Men's fidelity depends on male-female ratio in society – study
According to the study of the Makushi people in Guyana, men’s
behavior is governed by number of women available as partners.
"When women are rare, men respond by desiring long-term committed relationships with a single partner," University of Utah anthropologist and study lead author Ryan Schacht told AFP.
The findings published in the journal Royal Society Open Science are based on a 16-month study of members of the 13,000 Makushi tribal community of hunters, fishermen and farmers in southwest Guyana, where premarital sex is part of the daily routine before marriage. The Makushi were chosen because they constitute a homogenous group which shares a common belief system along with socio-economic circumstances, which meant religious and cultural differences would not affect the results.
Schacht and his wife conducted confidential interviews with 300 Makushi men and women, aged from 18 to 45. The Makushi generally marry monogamously and extended families typically share one residential area, according to anthropologists. They asked members of the tribe how many sexual partners they had in one year, and whether sex without love is “acceptable and enjoyable.”
"In general, Makushi men show a greater willingness to engage
in uncommitted sex than do women, as the stereotype
predicts," Schacht said. "Men, when women were abundant,
were the cads we often expect them to be.
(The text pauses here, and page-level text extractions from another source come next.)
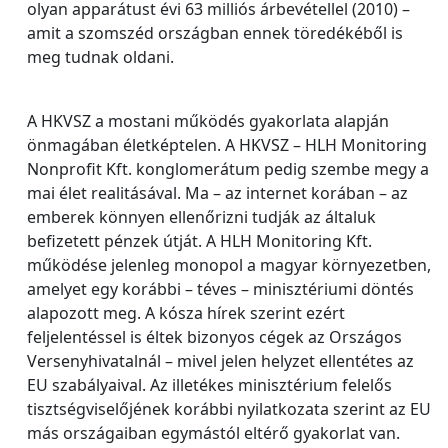
olyan apparátust évi 63 milliós árbevétellel (2010) –
amit a szomszéd országban ennek töredékéből is
meg tudnak oldani.
A HKVSZ a mostani működés gyakorlata alapján
önmagában életképtelen. A HKVSZ – HLH Monitoring
Nonprofit Kft. konglomerátum pedig szembe megy a
mai élet realitásával. Ma – az internet korában – az
emberek könnyen ellenőrizni tudják az általuk
befizetett pénzek útját. A HLH Monitoring Kft.
működése jelenleg monopol a magyar környezetben,
amelyet egy korábbi – téves – minisztériumi döntés
alapozott meg. A kósza hírek szerint ezért
feljelentéssel is éltek bizonyos cégek az Országos
Versenyhivatalnál – mivel jelen helyzet ellentétes az
EU szabályaival. Az illetékes minisztérium felelős
tisztségviselőjének korábbi nyilatkozata szerint az EU
más országaiban egymástól eltérő gyakorlat van.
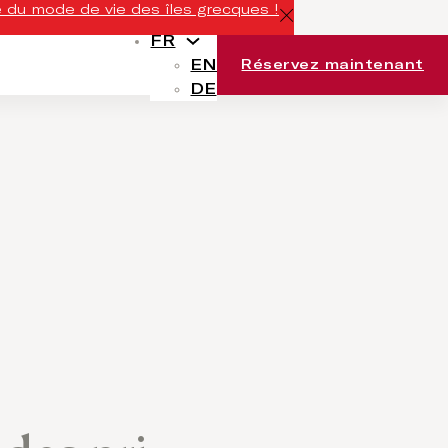
 du mode de vie des îles grecques !
FR
EN
Réservez maintenant
DE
They had many sexual
partners, and yet still wanted more!"
When men become more abundant, they appear to “reduce their mating effort and modify their behavior to the desires of the limiting sex in response to the mating market and their place within it.”
According to the scientists, this finding highlights an “important point often overlooked in studies of sex differences.”
But in the communities with the most surplus men, both men and women desired long-term, committed relationships with a single partner, it turned out.
Meanwhile, a woman's preference for a committed relationship is always present. Given that women pay “higher reproductive costs” through pregnancy and breastfeeding, they are less likely to desert a mate or be interested in multiple concurrent relationships, according to Schacht.
“What is unrecognized is that males may also face steep reproductive costs that can constrain their willingness to pursue additional mates,” Schacht wrote. “When the pool of males is large, finding a female partner can be difficult such that existing partners become a valued resource.”
The scientists’ findings also challenge the stereotype that when
men exceed women there are likely to be more fights among males,
and a surge in sexually transmitted diseases.
"It's time to move away from stereotyped assumptions of men having certain behaviors and women having others," Schacht said, noting that the findings may not apply to all communities, due to differences in culture, religion and socioeconomic status.
For instance, in areas where women are free to choose their partners, a "male-biased sex ratio increases women's bargaining power in the market," Schacht said.